Payment for the Shares to be
purchased on the Closing Date or the Additional Closing Date, as
the case may be, shall be made against delivery to the
Representatives for the respective accounts of the several
Underwriters of the Shares to be purchased on the Closing Date or
the Additional Closing Date, as the case may be, with any transfer
taxes payable in connection with the sale of such Shares duly paid
by the Company. Delivery of the Shares shall be made through the
facilities of The Depository Trust Company (“DTC”)
unless the Representatives shall otherwise instruct. The
certificates for the Shares will be made available for inspection
and packaging by the Representatives at the office of DTC or its
designated custodian not later than 1:00 P.M., New York City time,
on the business day prior to the Closing Date or the Additional
Closing Date, as the case may be.
(d) As compensation to the
Underwriters for their commitments hereunder, the Company will pay,
or cause to be paid, to the Representatives, for the accounts of
the several Underwriters, an amount equal to $0.49652 per share for
the Shares to be delivered by the Company hereunder on the Closing
Date or the Additional Closing Date, as the case may be. On
September 23, 2009, or on such other date, not later than the
fifth business day thereafter, as the Representatives and the
Company may agree upon in writing, or, in the case of the Option
Shares, on the date and time specified by the Representatives in
the written notice of the Underwriters’ election to purchase
such Option Shares, the Company will pay or cause to be paid by
wire transfer, in immediate available funds, such commission to the
account specified by the Representatives.

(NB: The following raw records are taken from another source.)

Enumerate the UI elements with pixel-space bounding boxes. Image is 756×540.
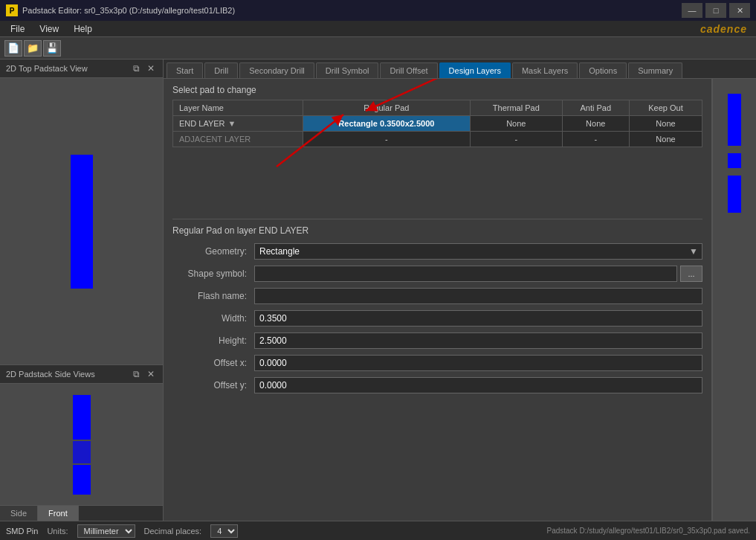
shape-symbol-input[interactable] (254, 266, 677, 282)
main-layout: 2D Top Padstack View ⧉ ✕ 2D Padstack Sid… (0, 60, 756, 521)
layer-adjacent[interactable]: ADJACENT LAYER (173, 132, 303, 147)
tab-side[interactable]: Side (0, 506, 38, 521)
top-view-restore-btn[interactable]: ⧉ (131, 62, 142, 74)
statusbar: SMD Pin Units: Millimeter Inch Decimal p… (0, 521, 756, 540)
geometry-label: Geometry: (172, 246, 254, 257)
minimize-button[interactable]: — (682, 3, 702, 18)
top-view-content (0, 78, 163, 364)
regular-pad-end[interactable]: Rectangle 0.3500x2.5000 (303, 116, 470, 132)
col-keep-out: Keep Out (629, 100, 702, 116)
tab-mask-layers[interactable]: Mask Layers (512, 62, 578, 78)
maximize-button[interactable]: □ (705, 3, 726, 18)
offset-x-label: Offset x: (172, 358, 254, 368)
side-view-shapes (73, 395, 91, 495)
tab-secondary-drill[interactable]: Secondary Drill (239, 62, 314, 78)
view-tabs: Side Front (0, 505, 163, 521)
tab-design-layers[interactable]: Design Layers (439, 62, 511, 78)
right-panel: Start Drill Secondary Drill Drill Symbol… (164, 60, 756, 521)
decimal-places-select[interactable]: 4 2 3 5 (210, 524, 238, 538)
left-panel: 2D Top Padstack View ⧉ ✕ 2D Padstack Sid… (0, 60, 164, 521)
tab-start[interactable]: Start (167, 62, 203, 78)
top-view-close-btn[interactable]: ✕ (145, 62, 157, 74)
smd-pin-label: SMD Pin (6, 527, 38, 536)
anti-pad-adjacent[interactable]: - (562, 132, 629, 147)
width-input[interactable] (254, 310, 702, 327)
tabs-bar: Start Drill Secondary Drill Drill Symbol… (164, 60, 756, 79)
tab-options[interactable]: Options (579, 62, 627, 78)
side-view-header: 2D Padstack Side Views ⧉ ✕ (0, 365, 163, 384)
width-label: Width: (172, 313, 254, 324)
layer-end[interactable]: END LAYER ▼ (173, 116, 303, 132)
top-view-canvas (0, 78, 163, 364)
height-input[interactable] (254, 332, 702, 349)
offset-x-row: Offset x: (172, 355, 702, 371)
app-icon: P (6, 4, 18, 16)
thermal-pad-end[interactable]: None (471, 116, 562, 132)
col-regular-pad: Regular Pad (303, 100, 470, 116)
new-button[interactable]: 📄 (4, 40, 22, 57)
toolbar: 📄 📁 💾 (0, 37, 756, 60)
titlebar: P Padstack Editor: sr0_35x3p0 (D:/study/… (0, 0, 756, 21)
flash-name-label: Flash name: (172, 291, 254, 301)
side-pad-mid (73, 441, 91, 463)
cadence-logo: cadence (700, 23, 753, 35)
menubar: File View Help cadence (0, 21, 756, 37)
top-view-header: 2D Top Padstack View ⧉ ✕ (0, 60, 163, 78)
menu-help[interactable]: Help (66, 22, 100, 36)
offset-y-input[interactable] (254, 377, 702, 393)
geometry-select-wrapper: Rectangle Circle Square Oblong Shape ▼ (254, 243, 702, 260)
keep-out-adjacent[interactable]: None (629, 132, 702, 147)
tab-drill[interactable]: Drill (204, 62, 238, 78)
side-view-icons: ⧉ ✕ (131, 368, 157, 380)
form-section-title: Regular Pad on layer END LAYER (172, 225, 702, 236)
empty-table-area (172, 156, 702, 216)
shape-symbol-row: Shape symbol: ... (172, 266, 702, 282)
keep-out-end[interactable]: None (629, 116, 702, 132)
col-anti-pad: Anti Pad (562, 100, 629, 116)
offset-y-label: Offset y: (172, 380, 254, 390)
shape-symbol-browse-btn[interactable]: ... (680, 266, 702, 282)
col-thermal-pad: Thermal Pad (471, 100, 562, 116)
flash-name-row: Flash name: (172, 288, 702, 304)
save-button[interactable]: 💾 (43, 40, 61, 57)
units-select[interactable]: Millimeter Inch (77, 524, 135, 538)
side-view-close-btn[interactable]: ✕ (145, 368, 157, 380)
offset-x-input[interactable] (254, 355, 702, 371)
preview-pad-bot (728, 176, 741, 213)
offset-y-row: Offset y: (172, 377, 702, 393)
menu-view[interactable]: View (32, 22, 66, 36)
side-view-canvas (0, 384, 163, 505)
preview-pad-mid (728, 153, 741, 168)
height-label: Height: (172, 335, 254, 346)
thermal-pad-adjacent[interactable]: - (471, 132, 562, 147)
regular-pad-adjacent[interactable]: - (303, 132, 470, 147)
menu-file[interactable]: File (3, 22, 32, 36)
tab-drill-symbol[interactable]: Drill Symbol (316, 62, 379, 78)
status-path: Padstack D:/study/allegro/test01/LIB2/sr… (546, 527, 750, 535)
close-button[interactable]: ✕ (729, 3, 750, 18)
top-view-pad-shape (71, 155, 93, 289)
layer-dropdown-arrow: ▼ (228, 119, 236, 128)
section-divider (172, 219, 702, 219)
height-row: Height: (172, 332, 702, 349)
tab-summary[interactable]: Summary (628, 62, 682, 78)
right-inner: Select pad to change Layer Name Regular … (164, 79, 756, 521)
window-title: Padstack Editor: sr0_35x3p0 (D:/study/al… (22, 6, 682, 15)
table-section: Layer Name Regular Pad Thermal Pad Anti … (172, 100, 702, 147)
table-row[interactable]: END LAYER ▼ Rectangle 0.3500x2.5000 None… (173, 116, 702, 132)
tab-drill-offset[interactable]: Drill Offset (380, 62, 437, 78)
side-views-panel: 2D Padstack Side Views ⧉ ✕ Side Front (0, 364, 163, 521)
window-controls: — □ ✕ (682, 3, 750, 18)
flash-name-input[interactable] (254, 288, 702, 304)
select-pad-label: Select pad to change (172, 85, 702, 95)
side-view-restore-btn[interactable]: ⧉ (131, 368, 142, 380)
tab-front[interactable]: Front (38, 506, 79, 521)
geometry-select[interactable]: Rectangle Circle Square Oblong Shape (254, 243, 702, 260)
preview-pad-top (728, 94, 741, 146)
open-button[interactable]: 📁 (24, 40, 42, 57)
anti-pad-end[interactable]: None (562, 116, 629, 132)
shape-symbol-label: Shape symbol: (172, 269, 254, 279)
top-view-icons: ⧉ ✕ (131, 62, 157, 74)
col-layer-name: Layer Name (173, 100, 303, 116)
table-row[interactable]: ADJACENT LAYER - - - None (173, 132, 702, 147)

(e) The Company acknowledges and
agrees that the Underwriters are acting solely in the capacity of
an arm’s length contractual counterparty to the Company with
respect to the offering of Shares contemplated hereby (including in
connection with determining the terms of the offering) and not as a
financial advisor or a fiduciary to, or an agent of, the Company or
any other person. Additionally, neither the Representatives nor any
other Underwriter is advising the Company or any other person as to
any legal, tax, investment, accounting or regulatory matters in any
jurisdiction. The Company shall
consult with its own advisors concerning such
matters and shall be responsible for making its own independent
investigation and appraisal of the transactions contemplated
hereby, and the Underwriters shall have no responsibility or
liability to the Company with respect thereto. Any review by the
Underwriters of the Company, the transactions contemplated hereby
or other matters relating to such transactions will be performed
solely for the benefit of the Underwriters and shall not be on
behalf of the Company.
3. Representations and Warranties
of the Company . The Company represents and warrants to each
Underwriter as of the Applicable Time and as of the Closing Date
that:
(a) Preliminary Prospectus.
No order preventing or suspending the use of any Preliminary
Prospectus has been issued by the Commission, and each Preliminary
Prospectus included in the Pricing Disclosure Package, at the time
of filing thereof, complied in all material respects with the
Securities Act, and no Preliminary Prospectus, at the time of
filing thereof, contained any untrue statement of a material fact
or omitted to state a material fact required to be stated therein
or necessary in order to make the statements therein, in the light
of the circumstances under which they were made, not misleading;
provided that the Company makes no representation and
warranty with respect to any statements or omissions made in
reliance upon and in conformity with information relating to any
Underwriter furnished to the Company in writing by such Underwriter
through the Representatives expressly for use in any Preliminary
Prospectus, it being understood and agreed that the only such
information furnished by any Underwriter consists of the
information described as such in Section 7(b)
hereof.
(b) Pricing Disclosure
Package . The Pricing Disclosure Package as of the Applicable
Time did not, and as of the Closing Date and as of the Additional
Closing Date, as the case may be, will not, contain any untrue
statement of a material fact or omit to state a material fact
required to be stated therein or necessary in order to make the
statements therein, in the light of the circumstances under which
they were made, not misleading; provided that the Company
makes no representation and warranty with respect to any statements
or omissions made in reliance upon and in conformity with
information relating to any Underwriter furnished to the Company in
writing by such Underwriter through the Representatives expressly
for use in such Pricing Disclosure Package, it being understood and
agreed that the only such information furnished by any Underwriter
consists of the information described as such in Section 7(b)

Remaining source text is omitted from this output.